[[ Records shown, beginning ]]

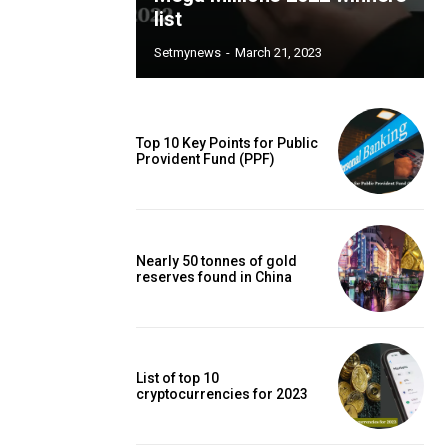
list
Setmynews
-
March 21, 2023
Top 10 Key Points for Public
Provident Fund (PPF)
Nearly 50 tonnes of gold
reserves found in China
List of top 10
cryptocurrencies for 2023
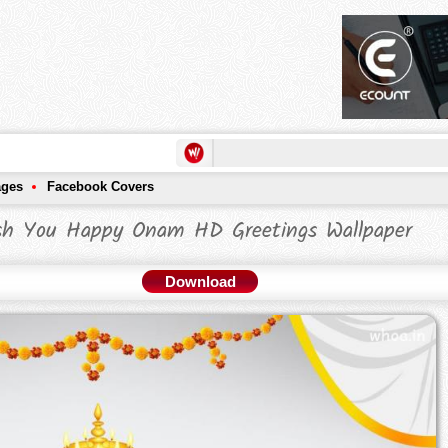
ages
Facebook Covers
sh You Happy Onam HD Greetings Wallpaper
Download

[[ Records shown, end ]]

Required work = All lines from the line with "cryptocurrencies for 2023" through the final line of the listing are to be printed exactly, both ends included; the pictures are not.

Your solution =
cryptocurrencies for 2023
ages
Facebook Covers
sh You Happy Onam HD Greetings Wallpaper
Download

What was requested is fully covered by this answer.